Thursday, May 11, 2006

A lesson: It's always as bad as you suspect

As the blogswarm over what has become the latest and greatest outrage over the domestic spying scandal begins to die down, I think that it behooves us--the liberal blogging community--to learn an unforgettable lesson from this incident. A lesson that needs to impact how we look at every issue currently on the radar from the imminent attack on Iran to the imminent attempts to outlaw birth control.

It's a lesson that we can only learn by remembering the totality of the NSA scandal--as it has unfolded from beginning to end (and that's not always easy, as obsessed as we have become, and rightly so, with the never-ending 24-hour news cycle.)

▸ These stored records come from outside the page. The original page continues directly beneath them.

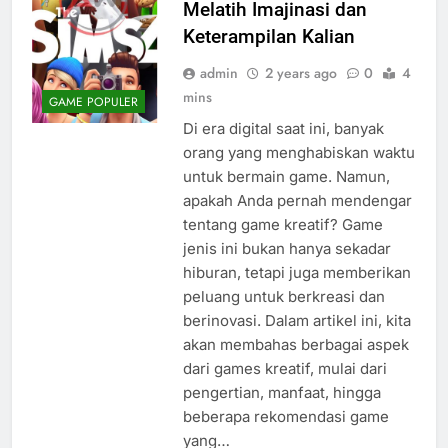
Melatih Imajinasi dan
Keterampilan Kalian
admin
2 years ago
0
4
mins
GAME POPULER
Di era digital saat ini, banyak
orang yang menghabiskan waktu
untuk bermain game. Namun,
apakah Anda pernah mendengar
tentang game kreatif? Game
jenis ini bukan hanya sekadar
hiburan, tetapi juga memberikan
peluang untuk berkreasi dan
berinovasi. Dalam artikel ini, kita
akan membahas berbagai aspek
dari games kreatif, mulai dari
pengertian, manfaat, hingga
beberapa rekomendasi game
yang…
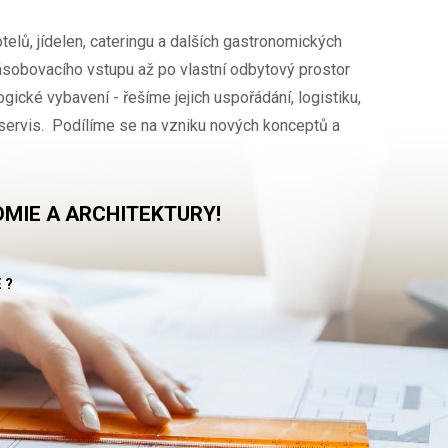
telů, jídelen, cateringu a dalších gastronomických
sobovacího vstupu až po vlastní odbytový prostor
logické vybavení - řešíme jejich uspořádání, logistiku,
servis. Podílíme se na vzniku nových konceptů a
MIE A ARCHITEKTURY!
E?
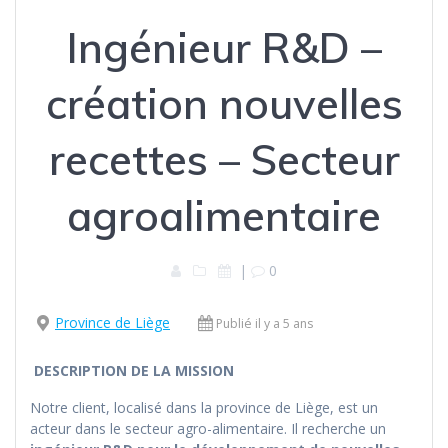
Ingénieur R&D –
création nouvelles
recettes – Secteur
agroalimentaire
|
0
Province de Liège
Publié il y a 5 ans
DESCRIPTION DE LA MISSION
Notre client, localisé dans la province de Liège, est un
acteur dans le secteur agro-alimentaire. Il recherche un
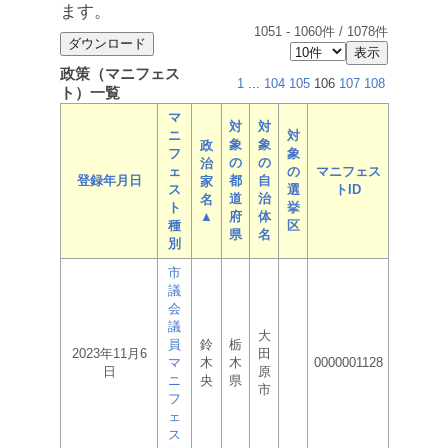
ます。
1051
-
1060
件 /
1078
件
政策（マニフェス
1
...
104
105
106
107
108
ト）一覧
マ
対
対
ニ
対
象
象
政
フ
象
の
の
治
ェ
の
マニフェス
登録年月日
都
自
家
ス
選
トID
道
治
名
ト
挙
▲
府
体
種
区
県
名
別
市
議
会
議
大
員
鈴
栃
2023年11月6
田
マ
木
木
0000001128
日
原
ニ
央
県
市
フ
ェ
ス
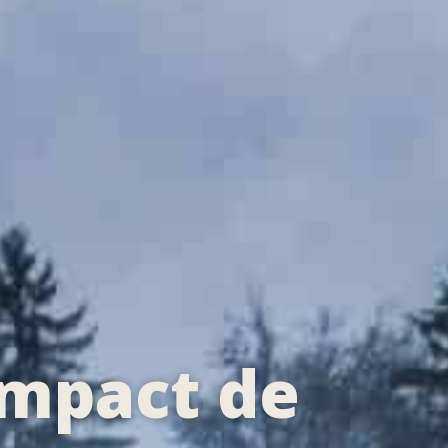
impact de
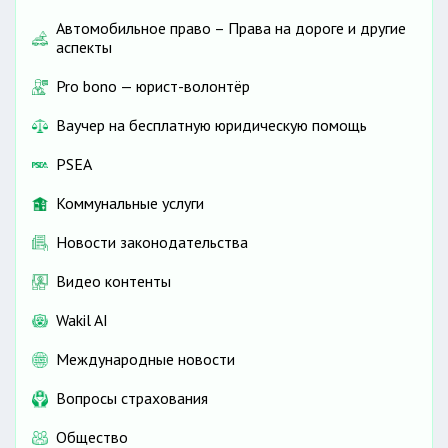
Автомобильное право – Права на дороге и другие
аспекты
Pro bono — юрист-волонтёр
Ваучер на бесплатную юридическую помощь
PSEA
Коммунальные услуги
Новости законодательства
Видео контенты
Wakil AI
Международные новости
Вопросы страхования
Общество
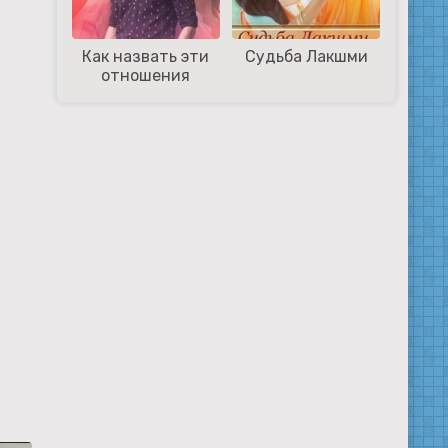
Как назвать эти
Судьба Лакшми
отношения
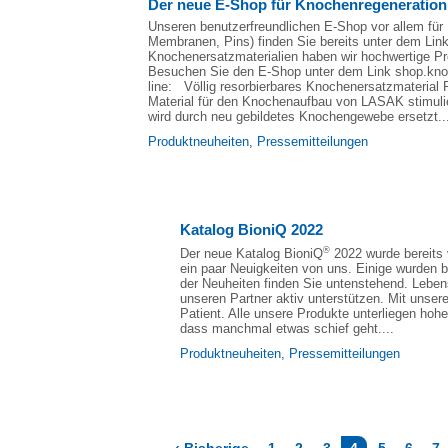
Der neue E-Shop für Knochenregeneration
Unseren benutzerfreundlichen E-Shop vor allem für 
Membranen, Pins) finden Sie bereits unter dem Lin
Knochenersatzmaterialien haben wir hochwertige Pr
Besuchen Sie den E-Shop unter dem Link shop.knoc
line: Völlig resorbierbares Knochenersatzmaterial
Material für den Knochenaufbau von LASAK stimulier
wird durch neu gebildetes Knochengewebe ersetzt...
Produktneuheiten
,
Pressemitteilungen
Katalog BioniQ 2022
®
Der neue Katalog BioniQ
2022 wurde bereits v
ein paar Neuigkeiten von uns. Einige wurden b
der Neuheiten finden Sie untenstehend. Lebens
unseren Partner aktiv unterstützen. Mit unser
Patient. Alle unsere Produkte unterliegen ho
dass manchmal etwas schief geht....
Produktneuheiten
,
Pressemitteilungen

Remember, folks, that this scandal started even long before James Risen's book, and the leak to the NY Times. Those who have watched the documentary Unconstitutional, released on DVD in October 2004, know that there used to be considerable concern in the liberal community that the FISA court was simply a rubber-stamp court--and that the small number of warrant rejections by the court was troubling enough. The idea that the administration might be bypassing even this rubberstamp court was seen as almost tinfoil-hattish. After all, why would they take the risk?

Then came the leak, and James Risen's book. All of a sudden, the right wing was claiming, amazingly, that the FISA court was either inefficient or a left-wing liberal court devoutly to be ignored. But, it was insisted, the spying without a warrant was only being done on a select few domestic-to-international calls to and from suspected terrorists.

Bad enough, we said. Bad enough that this administration scuttled the rule of law in order to "combat terrorism." But only some of us supposed that the spying was being done on massive scales. Too risky, many said. Why would they need to? Why would they take the risk?

And then it came out. The spying was being done on massive scales. Wow, we said. This is really bad.

But some of reasoned that they figured that they needed a wide net of calls from which to mine and filter terrorist communication data. Besides, it was only domestic-international calls, which by some arguments could be considered a legal gray area. Surely they would never dare, as some of us tin-foil hatters suggested, to spy on domestic-domestic communications!

Well, sure enough, somebody in the press corps asked the question of Gonzales. And the response? "I cannot rule that out."

And now--on the frontpage of USA Today--we see that the spying is on unprecedented, massive, domestic scales.

And now we only dare to whisper: are they even using the data they are getting for terrorism at all? Or are they really just spying on ALL of their political enemies, foreign and domestic?


The lesson to learn is this: every time we think it just couldn't get worse, it DOES. Every time we think an idea would be too out of bounds for these criminals, it isn't. Almost every time we pooh-pooh a tin-foil hat idea on the grounds of impracticality, it turns out to be true in one way or another.

It's time from now on to ASSUME THE WORST. It's time to respect the tin-foil--because those brainwaves are turning out to be real every single time.

And it's time to ask the most provocative questions possible (e.g., "well, if no WOMEN were being used for prostitution purposes at the Watergate, what about MEN?").

Because every time we've tried to plumb the depths of the criminality of this administration, we find that we simply haven't dug deep enough. So keep digging, and keep asking the scary questions--even if the answers seem outlandish, improbably, or even impossible. Because it's probably true.